I was so focused on the door and remembering all the tricks our instructor showed us that I forgot about the window. In the process, I embarrassed myself and my company. More importantly, I endangered the EMS representative in the vehicle and the driver of the vehicle.

Vehicle rescue is a process just like any other fire department activity. Certain things have to happen before other operations can take place. You can’t start cutting the vehicle into pieces if it isn’t stabilized and battery secured. I should not have begun spreading that door until the window glass was not an issue. It doesn’t always have to be punched. If it’s at all possible, roll down the window if it’s not a power window.

I’m embarrassed. What’s more, my initial reaction to this type of incident is, “My officers are never going to let me touch a tool again, and the guys in the other first due certainly aren’t going to be real confident if they see me marching up with a spreader in my hands. I just won’t go to vehicle rescues anymore. I’m a volunteer, I don’t have to go.”

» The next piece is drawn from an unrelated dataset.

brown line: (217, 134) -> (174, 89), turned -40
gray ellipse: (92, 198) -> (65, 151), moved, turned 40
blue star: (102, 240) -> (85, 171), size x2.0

That’s really not accurate, though. We learn from our experiences. I will never ever again forget to make sure the patient is covered, and I will never forget about window removal again. After giving my assistant chief my version of the story, he turned and said, “We learn things every day.”

Unfortunately, this time around that wasn’t a real consolation, since we had just had a discussion about this same topic four nights before. However, he’s right. We learn things every day, even if those lessons come from our own mistakes.

My mistake in this case was not forgetting the window, but becoming fixated on the door. Tunnel vision is tough to overcome. A rescue scene is a flurry of activity, and it’s easy to become fixated on one aspect of what you’re trying to accomplish. Step back, take a look at the situation as a whole, and remember the process involved in what you’re trying to do. And, just as important, don’t let a mistake trap you into losing confidence in what you know you can do.